Scan the records for "Cách". Report each line that includes it.

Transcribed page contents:
::::::::
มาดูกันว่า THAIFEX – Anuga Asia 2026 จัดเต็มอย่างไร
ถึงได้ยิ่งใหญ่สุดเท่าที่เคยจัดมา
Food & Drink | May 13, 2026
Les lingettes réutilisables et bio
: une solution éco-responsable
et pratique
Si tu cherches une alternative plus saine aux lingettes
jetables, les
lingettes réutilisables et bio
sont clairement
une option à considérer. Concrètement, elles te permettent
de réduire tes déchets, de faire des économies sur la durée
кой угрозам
::::::::
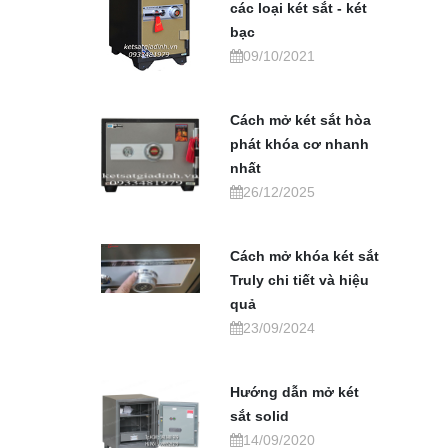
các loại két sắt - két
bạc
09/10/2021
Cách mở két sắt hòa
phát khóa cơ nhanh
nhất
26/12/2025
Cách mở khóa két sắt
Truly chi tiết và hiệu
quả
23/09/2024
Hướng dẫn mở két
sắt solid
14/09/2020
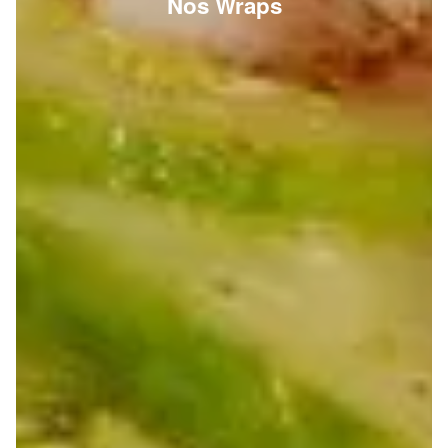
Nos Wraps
::::::::
» Answer to the exercise
Cách mở két sắt hòa
Cách mở khóa két sắt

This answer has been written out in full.